Islambek Saymanov, Rikhsi Isaev, Saparniyaz Tursimuratov, Avazbek Jurabekov and Kholisakhon Davletova
Adv. Artif. Intell. Mach. Learn., 5 (4):4631-4644
1. Islambek Saymanov: National University of Uzbekistan
2. Rikhsi Isaev: Tashkent University of Information Technologies
3. Saparniyaz Tursimuratov: Tashkent University of Information Technologies
4. Avazbek Jurabekov: Tashkent University of Information Technologies
5. Kholisakhon Davletova: Tashkent University of Information Technologies
DOI: 10.54364/AAIML.2025.54257
Article History: Received on: 22-Aug-25, Accepted on: 22-Nov-25, Published on: 29-Nov-25
Corresponding Author: Islambek Saymanov
Email: islambeksaymanov@gmail.com
Citation: Islambek Saymanov, et al. AI-Based OTDR Event Detection, Classification, and Localization in Optical Communication Networks. Advances in Artificial Intelligence and Machine Learning. 2025;5(4):257. https://dx.doi.org/10.54364/AAIML.2025.54257
The article describes the research on the assessment of the operational state of fiber-optic communication lines in operation in the sharply continental climate of the Republic of Karakalpakstan.

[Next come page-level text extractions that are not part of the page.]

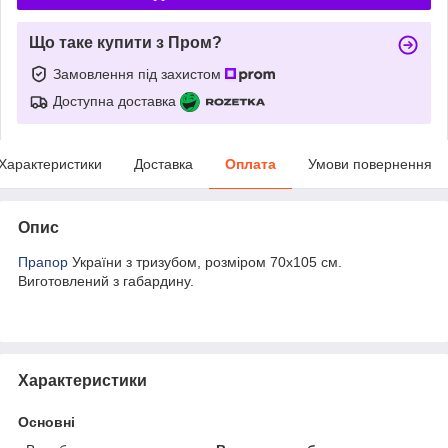
Що таке купити з Пром?
Замовлення під захистом
Доступна доставка
Характеристики
Доставка
Оплата
Умови повернення
Опис
Прапор
України з тризубом, розміром
70х105 см.
Виготовлений з габардину
.
Характеристики
Основні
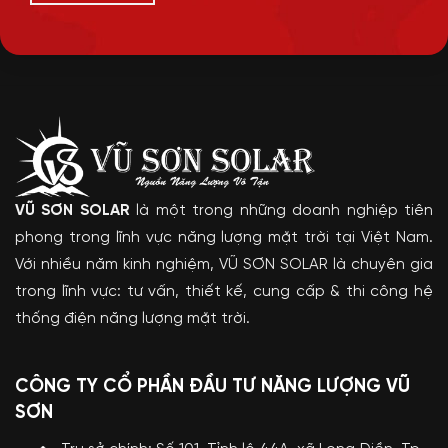
VŨ SƠN SOLAR
là một trong những doanh nghiệp tiên
phong trong lĩnh vực năng lượng mặt trời tại Việt Nam.
Với nhiều năm kinh nghiệm, VŨ SƠN SOLAR là chuyên gia
trong lĩnh vực: tư vấn, thiết kế, cung cấp & thi công hệ
thống điện năng lượng mặt trời.
CÔNG TY CỔ PHẦN ĐẦU TƯ NĂNG LƯỢNG VŨ
SƠN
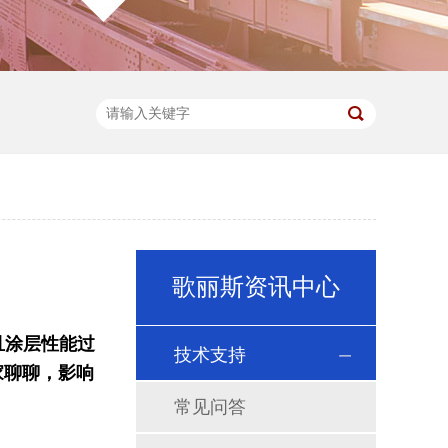
歌丽斯资讯中心
且涂层性能过
技术支持
家聊聊，影响
常见问答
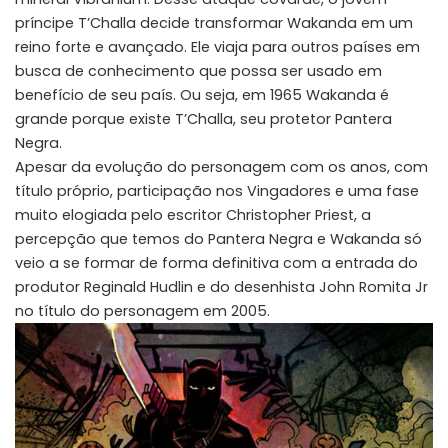
príncipe T’Challa decide transformar Wakanda em um
reino forte e avançado. Ele viaja para outros países em
busca de conhecimento que possa ser usado em
benefício de seu país. Ou seja, em 1965 Wakanda é
grande porque existe T’Challa, seu protetor Pantera
Negra.
Apesar da evolução do personagem com os anos, com
título próprio, participação nos Vingadores e uma fase
muito elogiada pelo escritor Christopher Priest, a
percepção que temos do Pantera Negra e Wakanda só
veio a se formar de forma definitiva com a entrada do
produtor Reginald Hudlin e do desenhista John Romita Jr
no título do personagem em 2005.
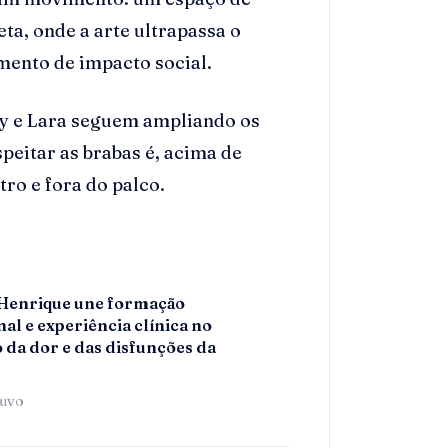
ta, onde a arte ultrapassa o
mento de impacto social.
ay e Lara seguem ampliando os
peitar as brabas é, acima de
ro e fora do palco.
 Henrique une formação
al e experiência clínica no
 da dor e das disfunções da
tuvo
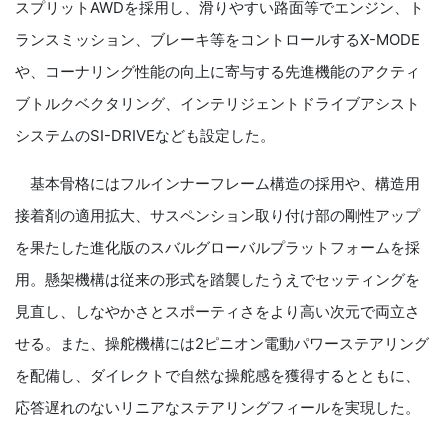
スプリットAWDを採用し、滑りやすい路面等でエンジン、ト
ランスミッション、ブレーキ等をコントロールするX-MODE
や、コーナリング性能の向上に寄与する先進機能のアクティ
ブトルクベクタリング、インテリジェントドライブアシスト
システムのSI-DRIVEなども設定した。
基本骨格にはフルインナーフレーム構造の採用や、構造用
接着剤の適用拡大、サスペンション取り付け部の剛性アップ
を果たした進化版のスバルグローバルプラットフォームを採
用。懸架機構は従来の形式を踏襲したうえでセッティングを
見直し、しなやかさとスポーティさをより高い次元で両立さ
せる。また、操舵機構には2ピニオン電動パワーステアリング
を配備し、ダイレクトで自然な操舵感を獲得するとともに、
応答遅れのないリニアなステアリングフィールを実現した。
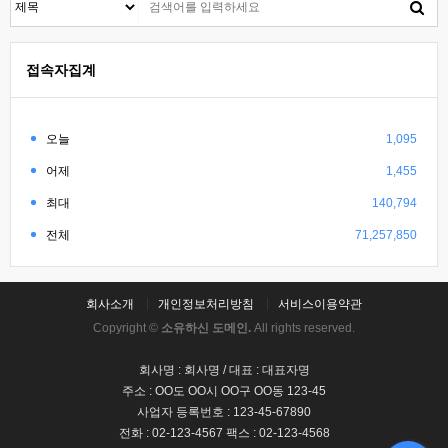
접속자집계
오늘
1,095
어제
1,455
최대
140,794
전체
71,257,850
회사소개
개인정보처리방침
서비스이용약관
Copyright ©
소유하신 도메인.
All rights reserved.
회사명 : 회사명 / 대표 : 대표자명
주소 : OO도 OO시 OO구 OO동 123-45
사업자 등록번호 : 123-45-67890
전화 : 02-123-4567 팩스 : 02-123-4568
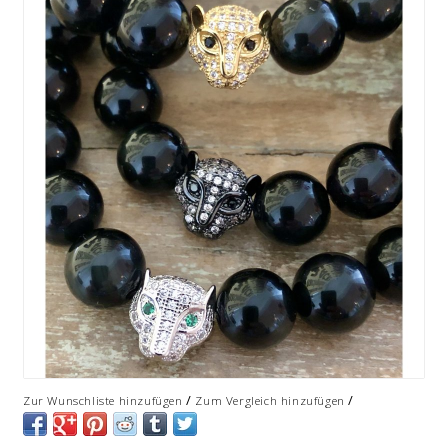
/
/
Zur Wunschliste hinzufügen
Zum Vergleich hinzufügen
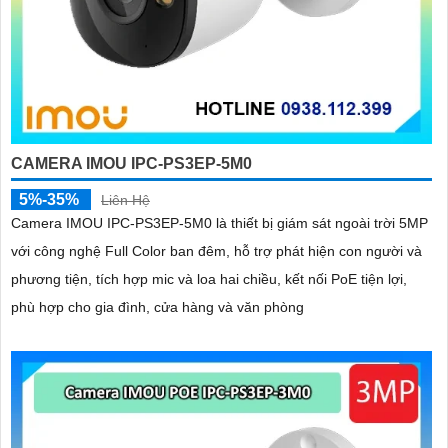
CAMERA IMOU IPC-PS3EP-5M0
5%-35%
Liên Hệ
Camera IMOU IPC-PS3EP-5M0 là thiết bị giám sát ngoài trời 5MP
với công nghệ Full Color ban đêm, hỗ trợ phát hiện con người và
phương tiện, tích hợp mic và loa hai chiều, kết nối PoE tiện lợi,
phù hợp cho gia đình, cửa hàng và văn phòng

The study analyzed the operational state of the fiber-optic communication line by processing the OTDR trace curves obtained from the OTDR (Optical Time Domain Reflectometer) device. The MATLAB program was used as an environment for processing the OTDR trace curves obtained from the OTDR device. In this case, the OTDR trace curve was converted from the SOR format to the CSV format and processed. In order to improve the quality of the initial return signal to the OTDR trace curves, filtering and noise were reduced, and events on the line were identified. At the next stage, artificial intelligence tools were used. The k-means clustering algorithm was used for analysis. In fiber-optic communication lines, line segments are divided into groups as normal, faulty or anomalous depending on the attenuation and loss of the optical signal power. Also, signal drops above the average level were detected using the threshold method. This increased the efficiency of early fault detection. The research results showed that the proposed methods are effective in processing large volumes of OTDR data. They also increase the accuracy of fault detection and localization. This research method is convenient and easy to use in conditions where initial data for analysis and research are scarce, that is, difficult to control. In addition, this approach can be used as an effective tool for continuous monitoring of the condition of fiber optic communication lines and for detecting anomalies.